The weather data from the U.S National Oceanic and Atmospheri Administration’s archives, covers the period 1950s to date. However the weather data monitored was limited prior to 1996: therefore the following assessment only covers the 1996 onward period. It is worth noting that the majority of property damage (having the highest economic impact), result from flooding, avalanche, smoke, hail, and high-wind events (both tornadoes and thunderstorm winds), however by far the largest damage to agriculture is drought.
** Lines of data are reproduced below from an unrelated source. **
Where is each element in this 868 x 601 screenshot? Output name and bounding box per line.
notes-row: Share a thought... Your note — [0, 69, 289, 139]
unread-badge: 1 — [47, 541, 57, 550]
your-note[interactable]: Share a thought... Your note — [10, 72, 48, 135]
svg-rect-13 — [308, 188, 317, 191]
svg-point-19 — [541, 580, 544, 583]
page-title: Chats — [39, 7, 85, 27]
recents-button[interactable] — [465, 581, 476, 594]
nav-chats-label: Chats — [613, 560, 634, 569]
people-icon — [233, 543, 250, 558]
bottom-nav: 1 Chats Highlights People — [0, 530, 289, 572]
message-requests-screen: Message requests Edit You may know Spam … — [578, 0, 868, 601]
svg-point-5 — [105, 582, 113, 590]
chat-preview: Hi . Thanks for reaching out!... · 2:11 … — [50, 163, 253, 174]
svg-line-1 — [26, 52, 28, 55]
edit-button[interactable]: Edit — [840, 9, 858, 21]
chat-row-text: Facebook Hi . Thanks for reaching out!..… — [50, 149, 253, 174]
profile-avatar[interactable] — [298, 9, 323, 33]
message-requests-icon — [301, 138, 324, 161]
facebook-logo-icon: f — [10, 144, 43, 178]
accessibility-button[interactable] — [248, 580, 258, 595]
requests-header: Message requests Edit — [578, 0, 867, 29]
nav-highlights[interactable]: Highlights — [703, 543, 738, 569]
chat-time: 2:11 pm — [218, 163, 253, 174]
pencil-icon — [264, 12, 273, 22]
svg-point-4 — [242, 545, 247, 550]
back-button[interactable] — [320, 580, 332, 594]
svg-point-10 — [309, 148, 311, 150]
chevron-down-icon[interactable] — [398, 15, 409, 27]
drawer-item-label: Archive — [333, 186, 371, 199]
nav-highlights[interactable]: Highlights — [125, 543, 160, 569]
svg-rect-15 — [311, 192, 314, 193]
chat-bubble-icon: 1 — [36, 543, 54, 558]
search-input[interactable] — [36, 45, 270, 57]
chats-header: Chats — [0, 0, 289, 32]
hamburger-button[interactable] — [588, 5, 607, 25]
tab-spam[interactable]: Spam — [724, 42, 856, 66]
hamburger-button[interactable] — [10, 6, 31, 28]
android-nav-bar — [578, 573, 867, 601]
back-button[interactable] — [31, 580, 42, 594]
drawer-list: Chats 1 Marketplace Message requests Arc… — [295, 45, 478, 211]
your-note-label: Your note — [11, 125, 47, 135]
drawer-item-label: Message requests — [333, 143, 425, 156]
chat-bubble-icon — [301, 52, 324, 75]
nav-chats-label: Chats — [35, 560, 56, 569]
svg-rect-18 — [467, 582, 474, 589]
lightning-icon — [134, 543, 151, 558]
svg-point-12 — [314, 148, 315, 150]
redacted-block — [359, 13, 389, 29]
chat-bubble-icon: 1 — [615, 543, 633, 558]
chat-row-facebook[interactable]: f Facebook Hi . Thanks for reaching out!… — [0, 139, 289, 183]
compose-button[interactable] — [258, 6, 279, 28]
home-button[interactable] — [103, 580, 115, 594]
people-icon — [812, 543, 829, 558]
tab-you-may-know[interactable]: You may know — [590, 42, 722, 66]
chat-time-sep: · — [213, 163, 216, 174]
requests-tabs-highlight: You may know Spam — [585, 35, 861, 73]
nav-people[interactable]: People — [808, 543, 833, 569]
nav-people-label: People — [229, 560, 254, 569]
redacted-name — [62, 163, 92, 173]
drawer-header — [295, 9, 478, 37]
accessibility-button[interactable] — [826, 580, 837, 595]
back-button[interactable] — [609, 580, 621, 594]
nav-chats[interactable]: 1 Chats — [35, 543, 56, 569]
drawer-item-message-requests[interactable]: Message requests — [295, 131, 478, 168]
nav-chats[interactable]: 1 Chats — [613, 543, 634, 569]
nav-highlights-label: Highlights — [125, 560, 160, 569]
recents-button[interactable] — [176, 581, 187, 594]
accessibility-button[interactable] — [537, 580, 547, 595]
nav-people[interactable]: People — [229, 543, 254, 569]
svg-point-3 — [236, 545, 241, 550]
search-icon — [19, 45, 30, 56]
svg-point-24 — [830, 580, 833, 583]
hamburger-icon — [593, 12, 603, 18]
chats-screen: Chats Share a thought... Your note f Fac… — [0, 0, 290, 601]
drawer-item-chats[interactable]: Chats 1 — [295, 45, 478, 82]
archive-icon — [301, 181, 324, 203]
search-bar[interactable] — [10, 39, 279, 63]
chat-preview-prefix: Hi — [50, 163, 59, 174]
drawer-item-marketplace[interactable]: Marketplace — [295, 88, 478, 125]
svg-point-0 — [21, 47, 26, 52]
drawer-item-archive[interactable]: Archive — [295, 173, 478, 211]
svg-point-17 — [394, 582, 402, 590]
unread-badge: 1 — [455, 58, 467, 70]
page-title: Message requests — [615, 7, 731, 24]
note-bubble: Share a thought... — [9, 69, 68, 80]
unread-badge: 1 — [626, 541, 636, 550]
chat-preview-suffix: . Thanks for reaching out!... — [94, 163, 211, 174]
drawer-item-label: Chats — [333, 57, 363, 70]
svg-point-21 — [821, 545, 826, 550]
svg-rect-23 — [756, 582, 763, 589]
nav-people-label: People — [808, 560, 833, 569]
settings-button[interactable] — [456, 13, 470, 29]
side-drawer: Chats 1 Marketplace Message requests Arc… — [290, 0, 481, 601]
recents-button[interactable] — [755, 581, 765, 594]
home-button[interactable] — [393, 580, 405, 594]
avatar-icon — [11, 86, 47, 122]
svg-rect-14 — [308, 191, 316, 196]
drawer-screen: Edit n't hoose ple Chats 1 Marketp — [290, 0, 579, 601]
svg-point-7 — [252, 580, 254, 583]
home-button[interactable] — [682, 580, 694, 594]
The majority of fatalities were caused by exessive heat and tornadoes.
As mentioned, the data was filtered to look at 1996 onwards. thereafter the “EVTYPE” (Event type) was matched against the recognized list of event types. Thereafter the events true value was calculated and compared.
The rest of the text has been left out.